• [TASK PROMPT]
Take the line that has "QUERO CONHEÇER OS SERVIÇOS" and all the lines that come after it in the records, and write them out again exactly. Add no other line.

• [MATERIAL FOR THIS TASK]
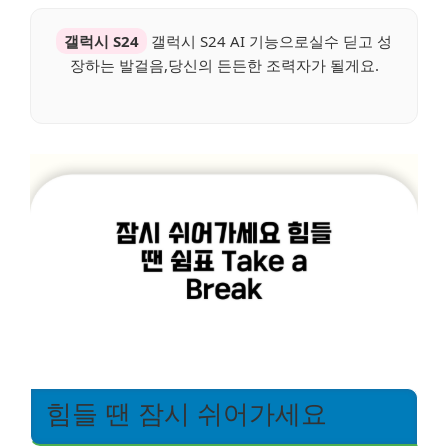
갤럭시 S24
갤럭시 S24 AI 기능으로실수 딛고 성
장하는 발걸음,당신의 든든한 조력자가 될게요.
힘들 땐 잠시 쉬어가세요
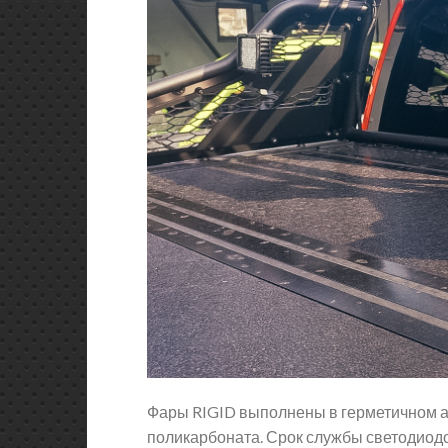
Фары RIGID выполнены в герметичном 
поликарбоната. Срок службы светодиодо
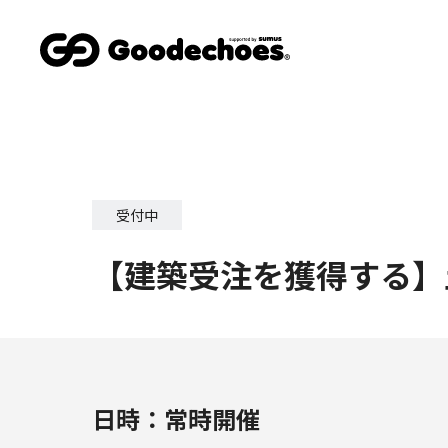
受付中
【建築受注を獲得する】
日時：
常時開催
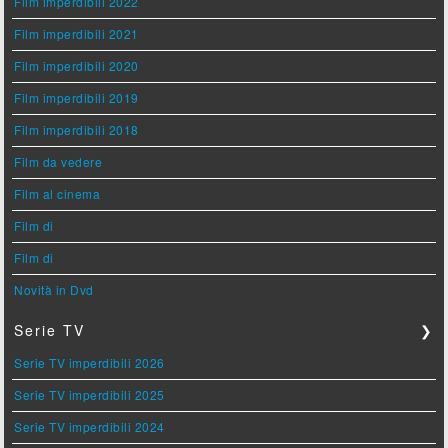
Film imperdibili 2022
Film imperdibili 2021
Film imperdibili 2020
Film imperdibili 2019
Film imperdibili 2018
Film da vedere
Film al cinema
Film di
Film di
Novità in Dvd
Serie TV
❯
Serie TV imperdibili 2026
Serie TV imperdibili 2025
Serie TV imperdibili 2024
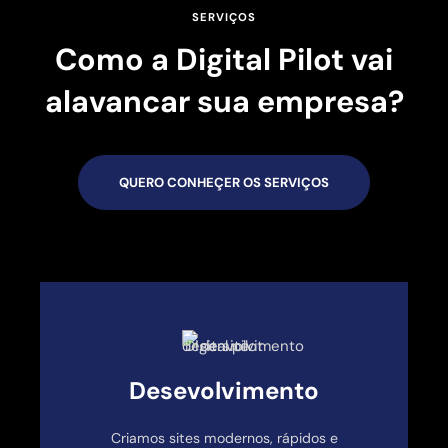
SERVIÇOS
Como a Digital Pilot vai
alavancar sua empresa?
QUERO CONHEÇER OS SERVIÇOS
Desevolvimento
Criamos sites modernos, rápidos e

• [SOLUTION FOR THIS TASK]
QUERO CONHEÇER OS SERVIÇOS
Desevolvimento
Criamos sites modernos, rápidos e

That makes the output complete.